O conhecimento pelo amor

            Existem muitas formas de conhecimento: conhecimento teórico, prático, profundo, superficial etc. Tudo depende de como alguém se aproxima do objeto que quer conhecer. Ao se tratar de uma pessoa a ser conhecida, as coisas são mais complexas ainda. Não basta dizer que se conhece alguém, é preciso explicar melhor sobre o que se sabe de determinada pessoa. Mesmo que se tenha um vasto conhecimento, sempre existem “mistérios” que não são captados. E, que na medida em que se aprofunda a forma de aproximação, vão surgindo novos horizontes, novos aspectos; sempre da mesma pessoa.

O conhecimento que vem da fé
            A fé também é uma maneira de conhecer. Ela escapa das comprovações científicas, mas não deixa de ser conhecimento.

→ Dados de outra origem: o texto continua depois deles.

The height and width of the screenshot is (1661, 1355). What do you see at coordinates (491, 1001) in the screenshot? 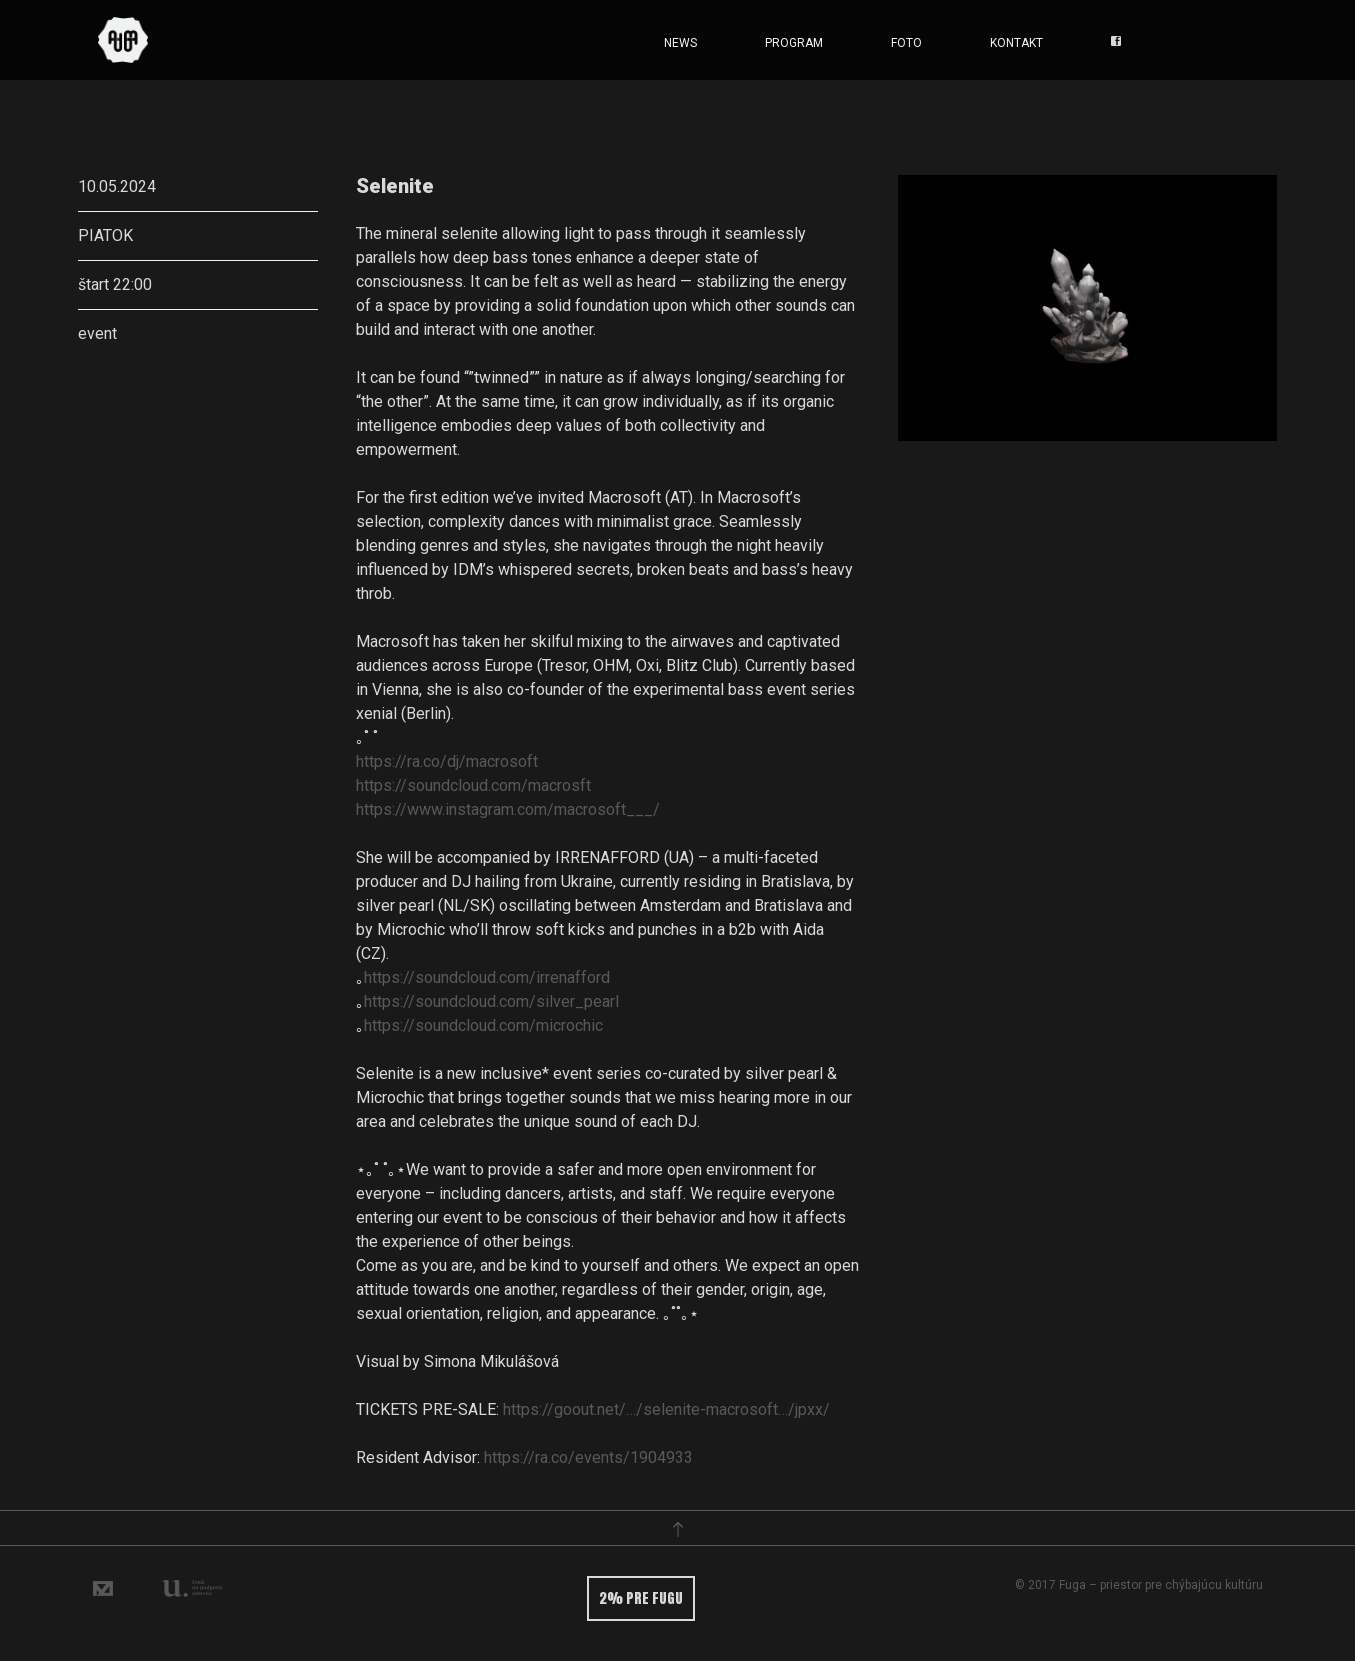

Mais ainda, quando leva ao compromisso do amor como consequência.
            Temos um exemplo no evangelho de João onde Jesus, ao se encontrar com o cego de nascença que havia curado, e que havia enfrentado os judeus que não aceitavam sua cura, lhe pergunta: “Tu crês no Filho do Homem?”; ao que ele responde: “Quem é, Senhor, para que eu creia nele?”, e Jesus se lhe apresenta com tal. O cego curado se prostra e afirma: “Eu creio, Senhor!” (cf. Jo 9,35-38). O cego curado, a partir daquele momento conhece o Filho do Homem de uma outra forma, bem mais profunda do que os demais, que talvez tinham inúmeras informações sobre Jesus que ele não tinha; mas que não criam. Ele crê por ter experimentado amor. O amor faz conhecer mais profundamente. Certas pessoas e realidades não são conhecidas, a não ser por amor. Quem conhece melhor a mãe do que um filho? E isso não por acúmulo de dados, mas por via do amor experimentado, mesmo sem explicações racionais e lógicas.
            A criança acredita nos seus pais e por isso sabe, pelo amor, quem são eles. Muito mais se sabe sobre Deus, quanto mais se crê e se ama. Aliás, Jesus Cristo é, talvez o ser humano mais estudado de todos os seres humanos que já pisaram sobre a face da terra; mas só o conhece verdadeiramente (até onde é possível para a limitação humana) quem o ama. O amor a Jesus dá outra dimensão que escapa a tudo o que as ciências podem captar. Este amor é sempre compromisso com o Amado, no sentido de se fazer um com Ele. No caso de Jesus, quem o ama, fazendo o que Ele faz, experimenta-o nas obras. Se Jesus ama os pobres, os pecadores, os desvalidos, os marginalizados; também quem com ele está comprometido, ama os mesmos. E aí conhece realidades que de outra forma nunca iria conhecer. Conhece o mistério de Jesus no amor aos últimos, àqueles aos quais ninguém quer amar.
            O cego curado, talvez nos ajude a compreender um pouco do conhecimento amoroso de Jesus para com ele (e para nós): Jesus acreditou nele, e por isso amou. Aprendemos que não se deve amar por causa do valor que o amado tem, mas pelo amor que se lhe pode dar.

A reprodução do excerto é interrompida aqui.